Good & Angry, David Powlison
I was keen to read this as Powlison is the lecturer who ran the CCEF course I did last year. This book was as good as that course - in fact, it was the essence of the course with application to anger. Much of the material I had already covered in the lectures or readings, which is a great recommendation, because they were excellent. I was thrilled when provided with a pdf copy of this by New Growth Press, because I have high expectations of anything written by CCEF faculty, and have not yet been disappointed.
Powlison states his goal early– to enable us to more fruitfully and honestly deal with our anger. He does not define anger as simply as you might think. It does include the white-hot rage and seething that some have. It also includes long term bitterness and complaint, as well as general grumbling. He points that some things should anger us (ie injustice) but don’t. He also includes the possibility of truly righteous anger – anger that is the right response to a wrong.
Breaking this book down into four sections makes the material more manageable and logical. He also gives some excellent tips on how to read the book. This is so rarely done in books it’s worth mentioning – he talks about underlining key sections, and writing out the questions raised for you as you go along.
Section 1 deals with our experience of anger, including some good observations on the real power of anger. One chapter makes the point more clearly than ever: Chapter heading: Do you have a problem with anger? Rest of the chapter is one word: Yes.
Section 2 addresses what anger is. He deals with the key idea of anger being “I’m against that”, “That’s matters and it’s not right”. He explains what happens to the whole person during anger – the body, mind, actions and motives.

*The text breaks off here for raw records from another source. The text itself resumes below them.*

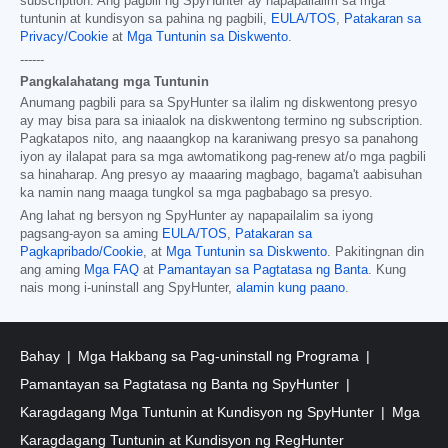
subscription. Ang pagbili ng SpyHunter ay napapailalim sa mga
tuntunin at kundisyon sa pahina ng pagbili,
EULA/TOS
,
Patakaran sa
Privacy/Cookie
at
Mga Tuntunin sa Diskwento
.
------
Pangkalahatang mga Tuntunin
Anumang pagbili para sa SpyHunter sa ilalim ng diskwentong presyo
ay may bisa para sa iniaalok na diskwentong termino ng subscription.
Pagkatapos nito, ang naaangkop na karaniwang presyo sa panahong
iyon ay ilalapat para sa mga awtomatikong pag-renew at/o mga pagbili
sa hinaharap. Ang presyo ay maaaring magbago, bagama't aabisuhan
ka namin nang maaga tungkol sa mga pagbabago sa presyo.
Ang lahat ng bersyon ng SpyHunter ay napapailalim sa iyong
pagsang-ayon sa aming
EULA/TOS
,
Patakaran sa
Pagkapribado/Cookie
, at
Mga Tuntunin sa Diskwento
. Pakitingnan din
ang aming
Mga FAQ
at
Pamantayan sa Pagtatasa ng Banta
. Kung
nais mong i-uninstall ang SpyHunter,
alamin kung paano
.
Bahay
Mga Hakbang sa Pag-uninstall ng Programa
Pamantayan sa Pagtatasa ng Banta ng SpyHunter
Karagdagang Mga Tuntunin at Kundisyon ng SpyHunter
Mga
Karagdagang Tuntunin at Kundisyon ng RegHunter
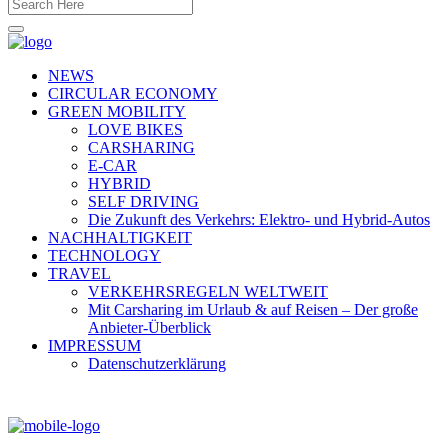
NEWS
CIRCULAR ECONOMY
GREEN MOBILITY
LOVE BIKES
CARSHARING
E-CAR
HYBRID
SELF DRIVING
Die Zukunft des Verkehrs: Elektro- und Hybrid-Autos
NACHHALTIGKEIT
TECHNOLOGY
TRAVEL
VERKEHRSREGELN WELTWEIT
Mit Carsharing im Urlaub & auf Reisen – Der große
Anbieter-Überblick
IMPRESSUM
Datenschutzerklärung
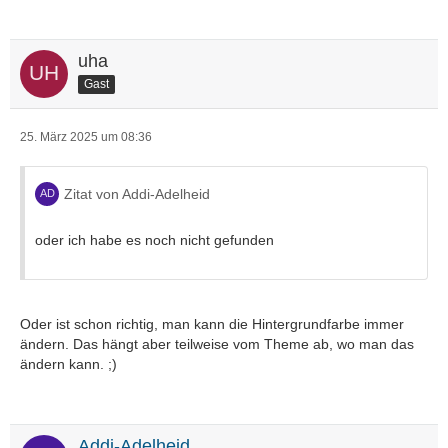
uha
Gast
25. März 2025 um 08:36
Zitat von Addi-Adelheid
oder ich habe es noch nicht gefunden
Oder ist schon richtig, man kann die Hintergrundfarbe immer
ändern. Das hängt aber teilweise vom Theme ab, wo man das
ändern kann. ;)
Addi-Adelheid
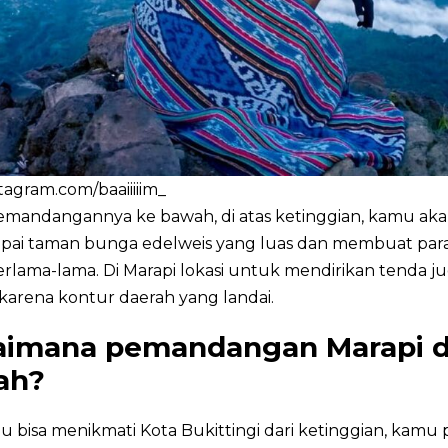
stagram.com/baaiiiiim_
pemandangannya ke bawah, di atas ketinggian, kamu ak
ai taman bunga edelweis yang luas dan membuat par
rlama-lama. Di Marapi lokasi untuk mendirikan tenda jug
karena kontur daerah yang landai.
imana pemandangan Marapi d
ah?
u bisa menikmati Kota Bukittingi dari ketinggian, kamu 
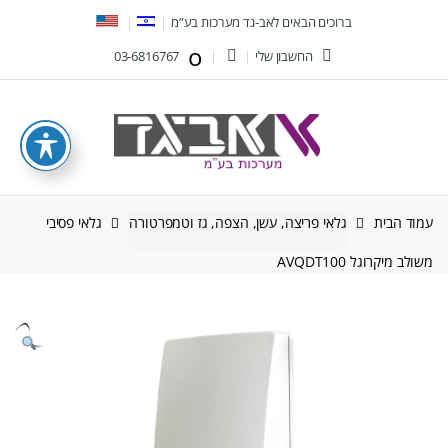
Ski
Ski
ברוכים הבאים לאב-גד מערכות בע”מ
t
t
החשבון שלי
03-6816767
navigatio
conten
עמוד הבית
גלאי פריצה, עשן, הצפה, גז וטמפרטורה
גלאי פסיבי
משולב מיקרוגל AVQDT100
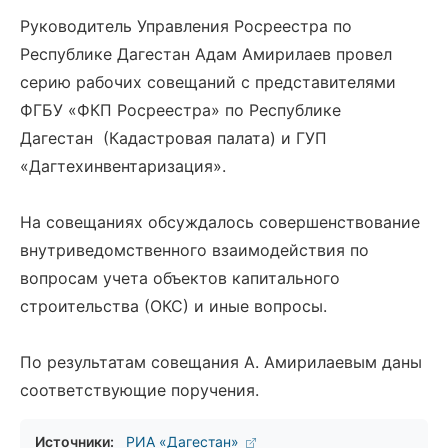
Руководитель Управления Росреестра по
Республике Дагестан Адам Амирилаев провел
серию рабочих совещаний с представителями
ФГБУ «ФКП Росреестра» по Республике
Дагестан (Кадастровая палата) и ГУП
«Дагтехинвентаризация».
На совещаниях обсуждалось совершенствование
внутриведомственного взаимодействия по
вопросам учета объектов капитального
строительства (ОКС) и иные вопросы.
По результатам совещания А. Амирилаевым даны
соответствующие поручения.
Источники:
РИА «Дагестан»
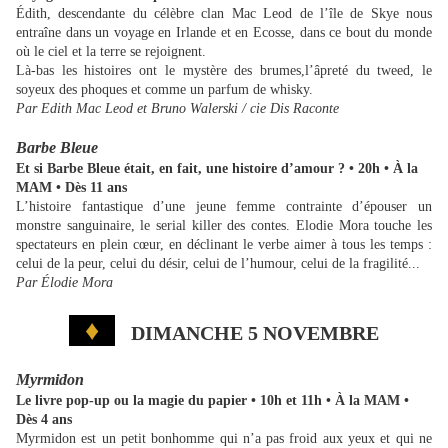
Édith, descendante du célèbre clan Mac Leod de l’île de Skye nous
entraîne dans un voyage en Irlande et en Ecosse, dans ce bout du monde
où le ciel et la terre se rejoignent.
Là-bas les histoires ont le mystère des brumes,l’âpreté du tweed, le
soyeux des phoques et comme un parfum de whisky.
Par Edith Mac Leod et Bruno Walerski / cie Dis Raconte
Barbe Bleue
Et si Barbe Bleue était, en fait, une histoire d’amour ? • 20h • À la
MAM • Dès 11 ans
L’histoire fantastique d’une jeune femme contrainte d’épouser un
monstre sanguinaire, le serial killer des contes. Elodie Mora touche les
spectateurs en plein cœur, en déclinant le verbe aimer à tous les temps :
celui de la peur, celui du désir, celui de l’humour, celui de la fragilité...
Par Élodie Mora
♦
DIMANCHE 5 NOVEMBRE
Myrmidon
Le livre pop-up ou la magie du papier • 10h et 11h • À la MAM •
Dès 4 ans
Myrmidon est un petit bonhomme qui n’a pas froid aux yeux et qui ne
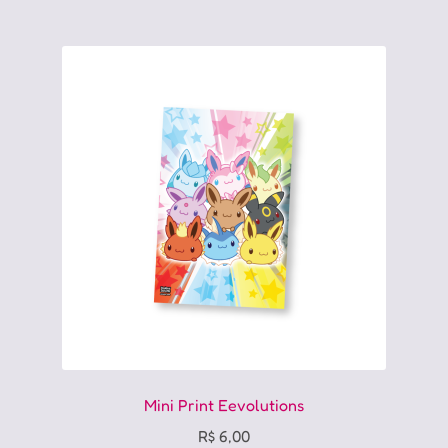
Mini Print Eevolutions
R$
6,00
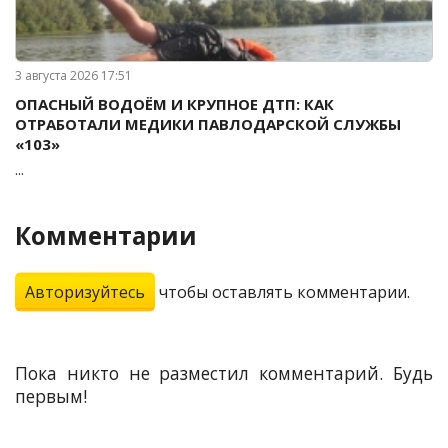
3 августа 2026 17:51
ОПАСНЫЙ ВОДОЁМ И КРУПНОЕ ДТП: КАК
ОТРАБОТАЛИ МЕДИКИ ПАВЛОДАРСКОЙ СЛУЖБЫ
«103»
...
Комментарии
Авторизуйтесь
чтобы оставлять комментарии.
Пока никто не разместил комментарий. Будь
первым!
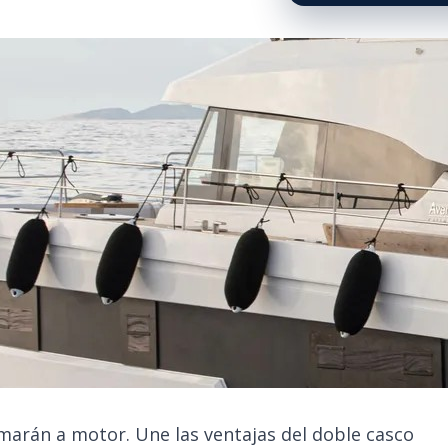
marán a motor. Une las ventajas del doble casco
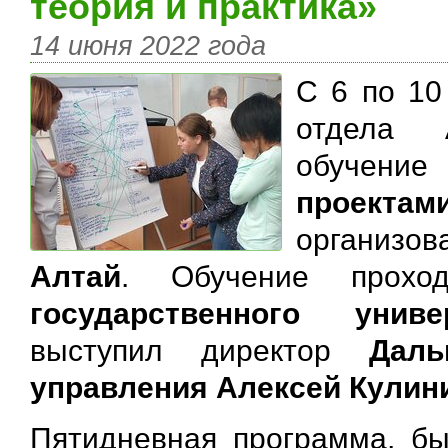
теория и практика»
14 июня 2022 года
С 6 по 10
отдела 
обучен
проект
организов
Алтай
. Обучение прох
государственного униве
выступил директор
Даль
управления Алексей Кулин
Пятидневная программа, б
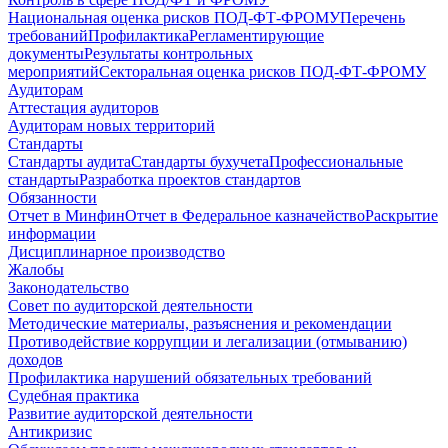
Национальная оценка рисков ПОД-ФТ-ФРОМУ
Перечень
требований
Профилактика
Регламентирующие
документы
Результаты контрольных
мероприятий
Секторальная оценка рисков ПОД-ФТ-ФРОМУ
Аудиторам
Аттестация аудиторов
Аудиторам новых территорий
Стандарты
Стандарты аудита
Стандарты бухучета
Профессиональные
стандарты
Разработка проектов стандартов
Обязанности
Отчет в Минфин
Отчет в Федеральное казначейство
Раскрытие
информации
Дисциплинарное производство
Жалобы
Законодательство
Совет по аудиторской деятельности
Методические материалы, разъяснения и рекомендации
Противодействие коррупции и легализации (отмыванию)
доходов
Профилактика нарушений обязательных требований
Судебная практика
Развитие аудиторской деятельности
Антикризис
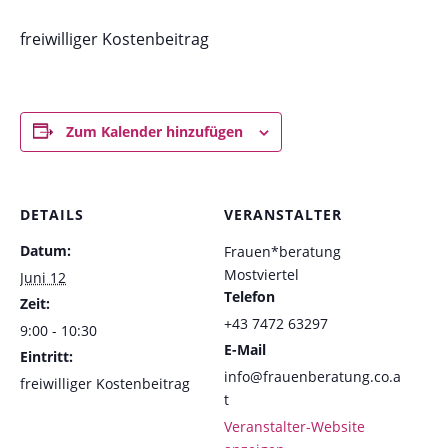
freiwilliger Kostenbeitrag
Zum Kalender hinzufügen
DETAILS
VERANSTALTER
Datum:
Frauen*beratung
Mostviertel
Juni 12
Telefon
Zeit:
+43 7472 63297
9:00 - 10:30
E-Mail
Eintritt:
info@frauenberatung.co.a
freiwilliger Kostenbeitrag
t
Veranstalter-Website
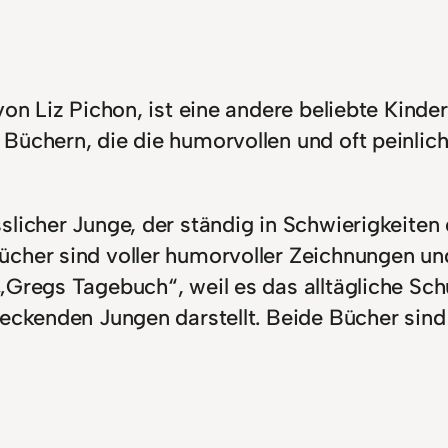
von Liz Pichon, ist eine andere beliebte Kind
Büchern, die die humorvollen und oft peinlic
slicher Junge, der ständig in Schwierigkeite
cher sind voller humorvoller Zeichnungen und
„Gregs Tagebuch“, weil es das alltägliche Sch
eckenden Jungen darstellt. Beide Bücher sind 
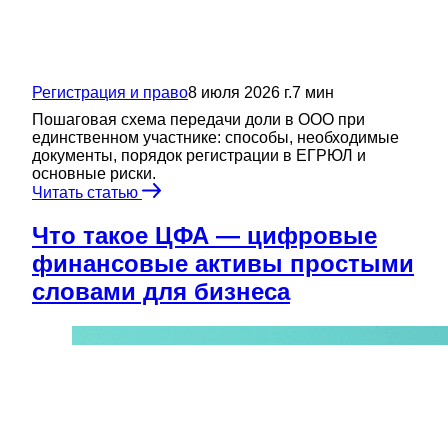
Регистрация и право
8 июля 2026 г.
7
мин
Пошаговая схема передачи доли в ООО при
единственном участнике: способы, необходимые
документы, порядок регистрации в ЕГРЮЛ и
основные риски.
Читать статью
Что такое ЦФА — цифровые
финансовые активы простыми
словами для бизнеса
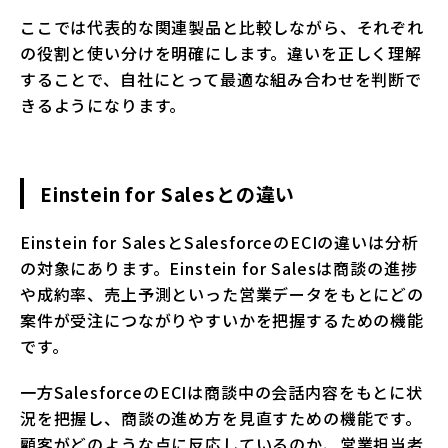
ここでは代表的な関連製品と比較しながら、それぞれ
の役割と使い分けを明確にします。違いを正しく理解
することで、自社にとって最適な組み合わせを判断で
きるようになります。
Einstein for Salesとの違い
Einstein for SalesとSalesforceのECIの違いは分析
の対象にあります。Einstein for Salesは商談の進捗
や成約率、売上予測といった営業データをもとにどの
案件が受注につながりやすいかを把握するための機能
です。
一方SalesforceのECIは商談中の会話内容をもとに状
況を把握し、商談の進め方を見直すための機能です。
顧客がどのような点に反応しているのか、営業担当者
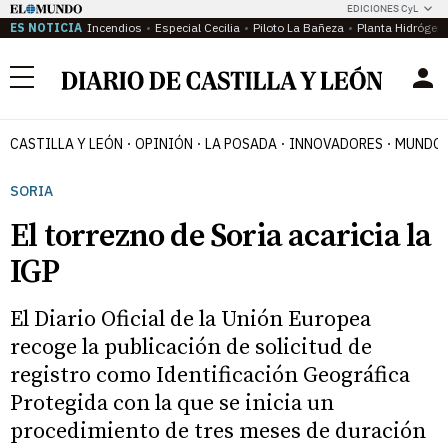
EDICIONES CyL
ES NOTICIA
Incendios
Especial Cecilia
Piloto La Bañeza
Planta Hidrógen
Menú
CASTILLA Y LEÓN
OPINIÓN
LA POSADA
INNOVADORES
MUNDO 
SORIA
El torrezno de Soria acaricia la
IGP
El Diario Oficial de la Unión Europea
recoge la publicación de solicitud de
registro como Identificación Geográfica
Protegida con la que se inicia un
procedimiento de tres meses de duración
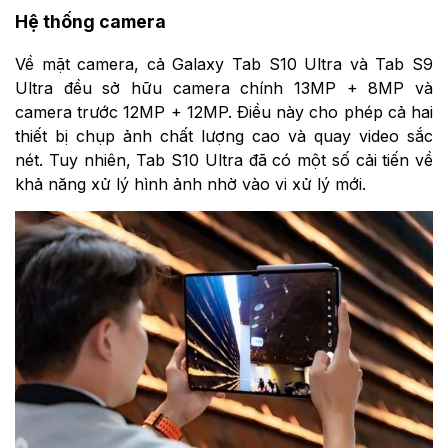
Hệ thống camera
Về mặt camera, cả Galaxy Tab S10 Ultra và Tab S9
Ultra đều sở hữu camera chính 13MP + 8MP và
camera trước 12MP + 12MP. Điều này cho phép cả hai
thiết bị chụp ảnh chất lượng cao và quay video sắc
nét. Tuy nhiên, Tab S10 Ultra đã có một số cải tiến về
khả năng xử lý hình ảnh nhờ vào vi xử lý mới.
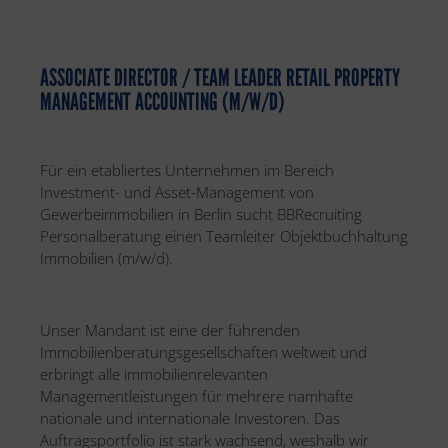
ASSOCIATE DIRECTOR / TEAM LEADER RETAIL PROPERTY
MANAGEMENT ACCOUNTING (M/W/D)
Für ein etabliertes Unternehmen im Bereich
Investment- und Asset-Management von
Gewerbeimmobilien in Berlin sucht BBRecruiting
Personalberatung einen Teamleiter Objektbuchhaltung
Immobilien (m/w/d).
Unser Mandant ist eine der führenden
Immobilienberatungsgesellschaften weltweit und
erbringt alle immobilienrelevanten
Managementleistungen für mehrere namhafte
nationale und internationale Investoren. Das
Auftragsportfolio ist stark wachsend, weshalb wir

He addresses that we have a capacity for just anger and a bent to bad area (thanks to creation and the fall).
“Your anger is Godlike to the degree you treasure justice and fairness and are alert to betrayal and falsehood. You anger is devil-like to the degree you play god and are petty, merciless, whiny, argumentative, willful, and unfair.” (p65-66)
Two chapters work through the idea of good anger being the “constructive displeasure of mercy” – that is, having patience, forgiveness, charity and constructive conflict. And he points us to God, who can have both anger and love consistent with each other, whereas our anger and love rarely are consistent.
Section 3 looks at how to change by showing us how we play God with our anger and how God still gives more grace to help us. He introduces 8 questions which help begin to tease out our anger, analysing motives and consequences. This leads to thinking about how God speaks to that situation, and how that changes your motives and consequences into more positive fruit. Having done this exercise with the course I did, I can speak from experience how helpful it can be when applied to an area of personal sin.
Section 4 tackles the hard cases, the major sins which lead us to say “I’ll never get over it”; the everyday angers which we pretend aren’t even there but come to define us; anger at ourselves; and anger at God.
I doubt there is anyone who can honestly say they don’t have a problem with anger in some format. Powlison seriously claims there is no-one whom this doesn’t touch. So, this book is highly recommended reading for all.